[Page images and extracted text]
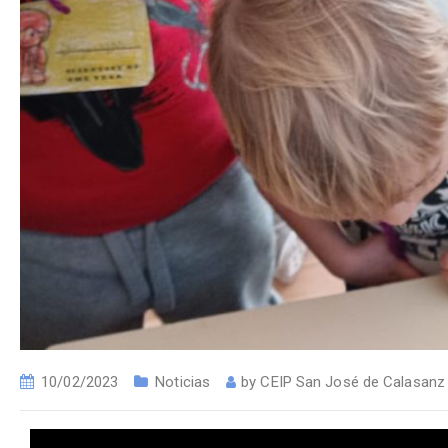
10/02/2023
Noticias
by
CEIP San José de Calasanz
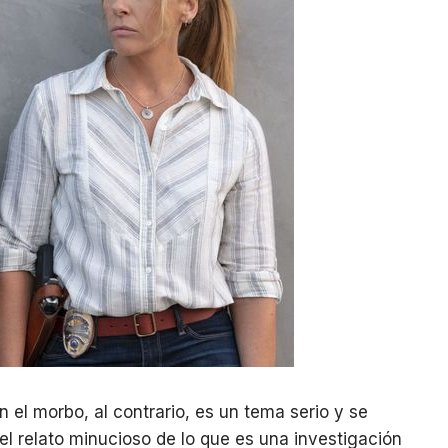
 el morbo, al contrario, es un tema serio y se
 el relato minucioso de lo que es una investigación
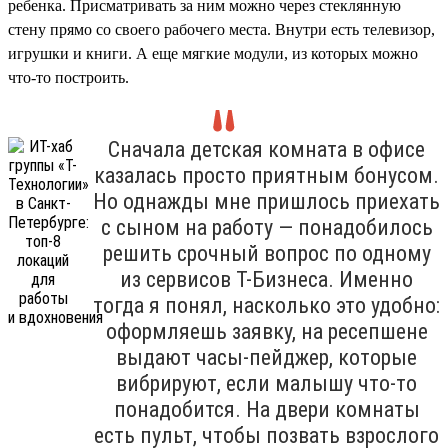
ребенка. Присматривать за ним можно через стеклянную
стену прямо со своего рабочего места. Внутри есть телевизор,
игрушки и книги. А еще мягкие модули, из которых можно
что-то построить.
Сначала детская комната в офисе
казалась просто приятным бонусом.
Но однажды мне пришлось приехать
с сыном на работу — понадобилось
решить срочный вопрос по одному
из сервисов Т-Бизнеса. Именно
тогда я понял, насколько это удобно:
оформляешь заявку, на ресепшене
выдают часы-пейджер, которые
вибрируют, если малышу что-то
понадобится. На двери комнаты
есть пульт, чтобы позвать взрослого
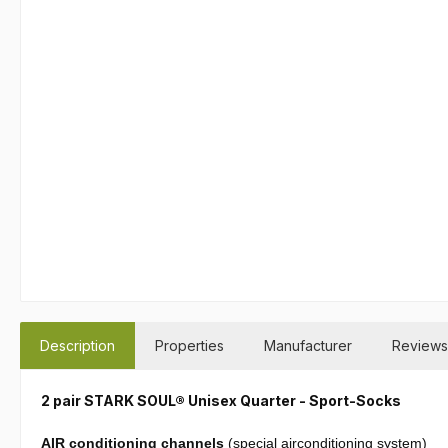
Description
Properties
Manufacturer
Reviews
2 pair STARK SOUL® Unisex Quarter - Sport-Socks
AIR conditioning channels
(special airconditioning system)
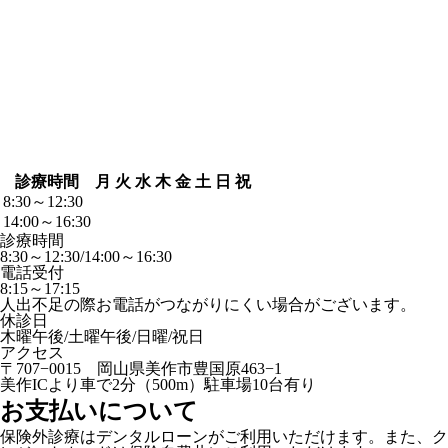
診療時間
月
火
水
木
金
土
日
祝
8:30～12:30
14:00～16:30
診療時間
8:30～12:30/14:00～16:30
電話受付
8:15～17:15
人出不足の際お電話がつながりにくい場合がございます。
休診日
木曜午後/土曜午後/日曜/祝日
アクセス
〒707−0015 岡山県美作市豊国原463−1
美作ICより車で2分（500m）駐車場10台有り
お支払いについて
保険外診療はデンタルローンがご利用いただけます。また、ク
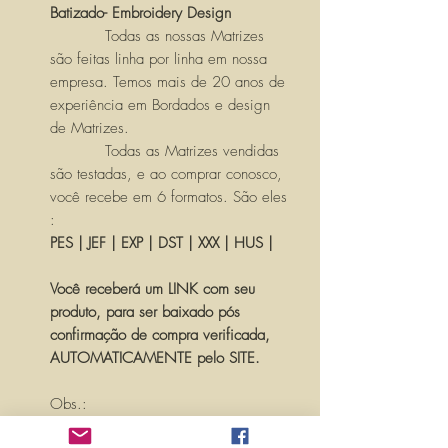
Batizado- Embroidery Design
Todas as nossas Matrizes
são feitas linha por linha em nossa
empresa. Temos mais de 20 anos de
experiência em Bordados e design
de Matrizes.
Todas as Matrizes vendidas
são testadas, e ao comprar conosco,
você recebe em 6 formatos. São eles
:
PES | JEF | EXP | DST | XXX | HUS |
Você receberá um LINK com seu
produto, para ser baixado pós
confirmação de compra verificada,
AUTOMATICAMENTE pelo SITE.
Obs.:
PARA PERSONALIZAR ESSA MATRIZ,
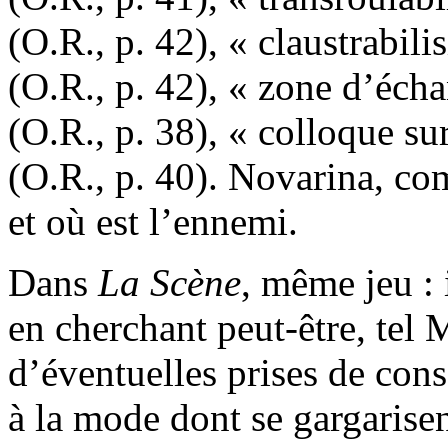
(O.R., p. 42), « claustrabili
(O.R., p. 42), « zone d’éc
(O.R., p. 38), « colloque sur
(O.R., p. 40). Novarina, co
et où est l’ennemi.
Dans
La
Scène
, même jeu : i
en cherchant peut-être, tel 
d’éventuelles prises de con
à la mode dont se gargarisent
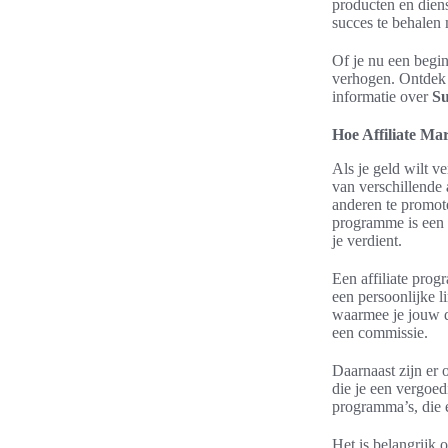
producten en diens
succes te behalen 
Of je nu een begin
verhogen. Ontdek 
informatie over
Su
Hoe Affiliate Ma
Als je geld wilt v
van verschillende
anderen te promot
programme is een 
je verdient.
Een affiliate prog
een persoonlijke l
waarmee je jouw d
een commissie.
Daarnaast zijn er
die je een vergoed
programma’s, die
Het is belangrijk o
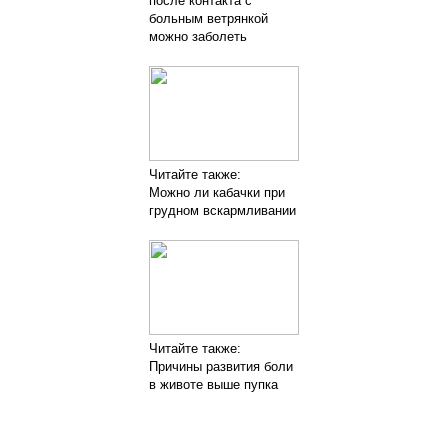
после контакта с
больным ветрянкой
можно заболеть
Читайте также:
Можно ли кабачки при
грудном вскармливании
Читайте также:
Причины развития боли
в животе выше пупка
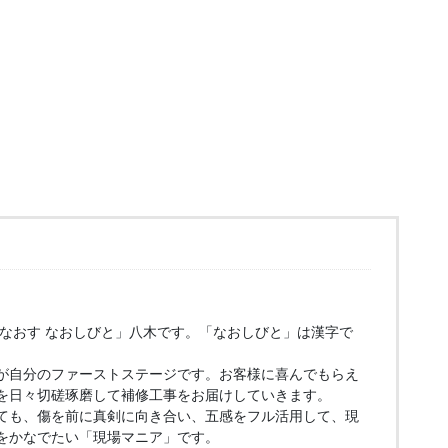
もなおす なおしびと」八木です。「なおしびと」は漢字で
が自分のファーストステージです。お客様に喜んでもらえ
を日々切磋琢磨して補修工事をお届けしていきます。
ても、傷を前に真剣に向き合い、五感をフル活用して、現
をかなでたい「現場マニア」です。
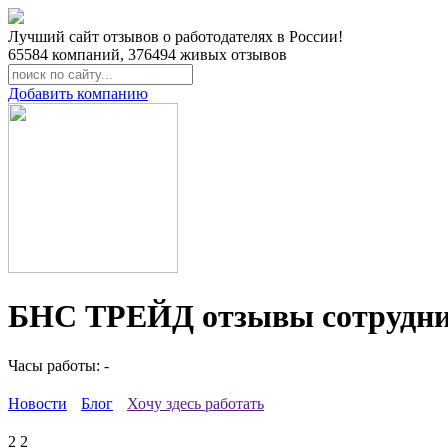
Лучший сайт отзывов о работодателях в России!
65584
компаний,
376494
живых отзывов
Добавить компанию
БНС ТРЕЙД отзывы сотрудн
Часы работы: -
Новости
Блог
Хочу здесь работать
2
2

## Directions
One number answers this exercise: the count of lines above in which the word "есть" appears.

## Written answer
2